**WORKING DATA**
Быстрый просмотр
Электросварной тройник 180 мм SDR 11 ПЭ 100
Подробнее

--

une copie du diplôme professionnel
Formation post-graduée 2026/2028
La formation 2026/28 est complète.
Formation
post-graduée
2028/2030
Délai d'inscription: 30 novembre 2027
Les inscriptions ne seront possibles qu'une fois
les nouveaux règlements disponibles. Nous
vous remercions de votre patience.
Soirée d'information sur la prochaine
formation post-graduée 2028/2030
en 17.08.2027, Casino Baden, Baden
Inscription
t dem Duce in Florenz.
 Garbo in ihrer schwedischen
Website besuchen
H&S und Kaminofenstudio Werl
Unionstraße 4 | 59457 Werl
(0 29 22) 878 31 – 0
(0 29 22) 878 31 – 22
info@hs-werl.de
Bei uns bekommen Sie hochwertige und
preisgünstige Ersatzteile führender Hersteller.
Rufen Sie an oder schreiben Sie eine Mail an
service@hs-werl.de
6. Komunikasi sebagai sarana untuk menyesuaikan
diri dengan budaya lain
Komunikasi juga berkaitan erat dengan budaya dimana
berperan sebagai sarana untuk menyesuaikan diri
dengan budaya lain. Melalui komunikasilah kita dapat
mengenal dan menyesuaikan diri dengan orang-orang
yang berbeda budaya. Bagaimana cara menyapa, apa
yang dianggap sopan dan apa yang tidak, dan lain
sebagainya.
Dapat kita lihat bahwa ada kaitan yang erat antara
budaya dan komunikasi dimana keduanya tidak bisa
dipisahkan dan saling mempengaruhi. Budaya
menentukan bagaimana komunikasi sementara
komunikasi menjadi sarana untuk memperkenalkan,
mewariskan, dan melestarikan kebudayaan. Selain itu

**REQUIREMENT**
Output the material above exactly, but only from the line that carries "Délai d'inscription: 30 novembre 2027" through the line that carries "dengan budaya lain.".

**FINISHED TASK**
Délai d'inscription: 30 novembre 2027
Les inscriptions ne seront possibles qu'une fois
les nouveaux règlements disponibles. Nous
vous remercions de votre patience.
Soirée d'information sur la prochaine
formation post-graduée 2028/2030
en 17.08.2027, Casino Baden, Baden
Inscription
t dem Duce in Florenz.
 Garbo in ihrer schwedischen
Website besuchen
H&S und Kaminofenstudio Werl
Unionstraße 4 | 59457 Werl
(0 29 22) 878 31 – 0
(0 29 22) 878 31 – 22
info@hs-werl.de
Bei uns bekommen Sie hochwertige und
preisgünstige Ersatzteile führender Hersteller.
Rufen Sie an oder schreiben Sie eine Mail an
service@hs-werl.de
6. Komunikasi sebagai sarana untuk menyesuaikan
diri dengan budaya lain
Komunikasi juga berkaitan erat dengan budaya dimana
berperan sebagai sarana untuk menyesuaikan diri
dengan budaya lain. Melalui komunikasilah kita dapat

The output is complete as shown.